> **EXERCISE AIM**
Find the line containing "Август 2024". Retype it and every later line of the records exactly, leaving out pictures.
START RECORDS SHOWN
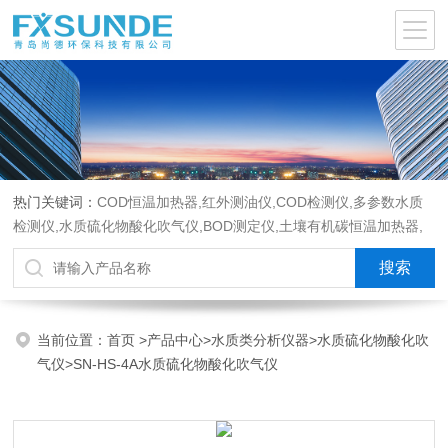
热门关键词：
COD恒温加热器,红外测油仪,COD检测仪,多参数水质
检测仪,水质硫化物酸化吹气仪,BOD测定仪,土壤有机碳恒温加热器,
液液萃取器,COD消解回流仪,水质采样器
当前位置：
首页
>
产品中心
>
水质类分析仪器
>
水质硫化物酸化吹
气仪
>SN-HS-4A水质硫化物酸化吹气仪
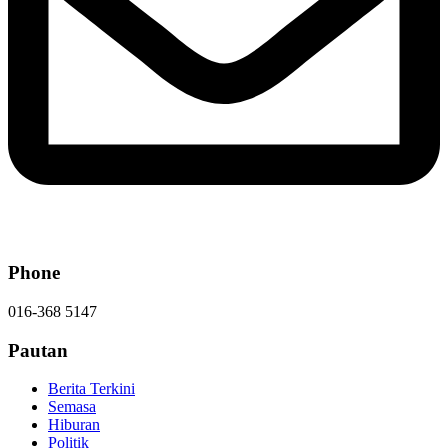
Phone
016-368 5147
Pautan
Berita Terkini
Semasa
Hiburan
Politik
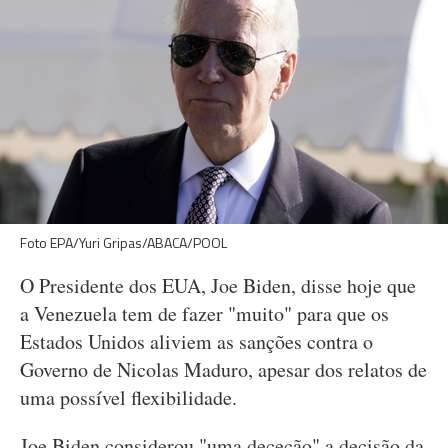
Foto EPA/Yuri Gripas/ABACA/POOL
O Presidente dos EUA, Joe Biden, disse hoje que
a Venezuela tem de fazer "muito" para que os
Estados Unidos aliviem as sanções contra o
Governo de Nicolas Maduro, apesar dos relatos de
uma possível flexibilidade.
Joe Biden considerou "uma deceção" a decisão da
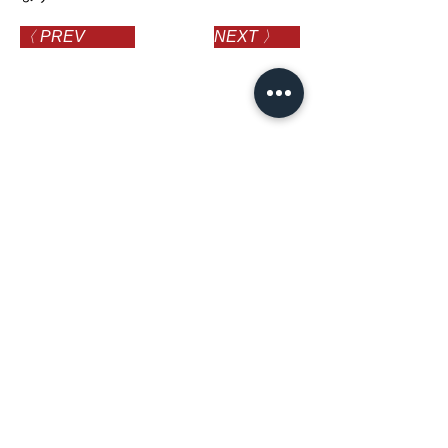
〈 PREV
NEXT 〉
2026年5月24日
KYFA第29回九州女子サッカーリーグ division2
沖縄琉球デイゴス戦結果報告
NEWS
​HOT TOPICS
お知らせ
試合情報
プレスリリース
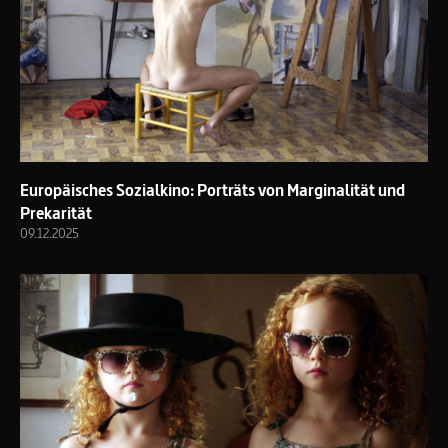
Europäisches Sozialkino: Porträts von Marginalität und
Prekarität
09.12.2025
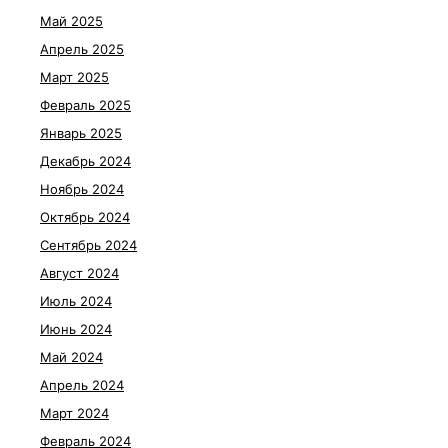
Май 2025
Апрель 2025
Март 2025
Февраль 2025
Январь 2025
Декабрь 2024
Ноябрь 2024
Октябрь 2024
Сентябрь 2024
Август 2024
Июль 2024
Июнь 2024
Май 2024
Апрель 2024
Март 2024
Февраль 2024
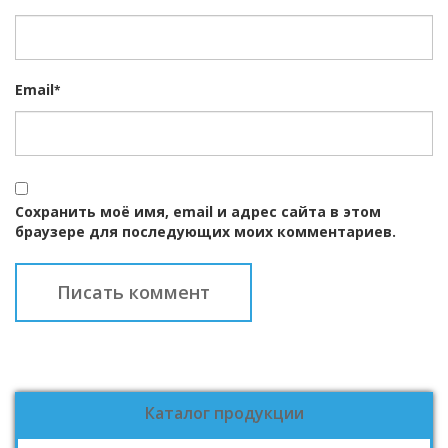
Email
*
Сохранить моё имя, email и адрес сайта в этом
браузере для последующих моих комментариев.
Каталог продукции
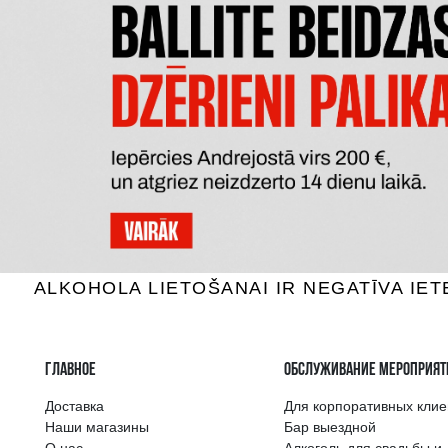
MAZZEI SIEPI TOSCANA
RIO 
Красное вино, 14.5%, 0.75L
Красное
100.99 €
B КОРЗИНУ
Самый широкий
END RECORDS SHOWN
> **SOLUTION TO THE PROBLEM**
Август 2024
Июль 2024
Июнь 2024
Май 2024
Апрель 2024
Март 2024
Февраль 2024
Email
*
Сохранить моё имя, email и адрес сайта в этом
браузере для последующих моих комментариев.
Каталог продукции
MAZZEI SIEPI TOSCANA
RIO 
Красное вино, 14.5%, 0.75L
Красное
100.99 €
B КОРЗИНУ
Самый широкий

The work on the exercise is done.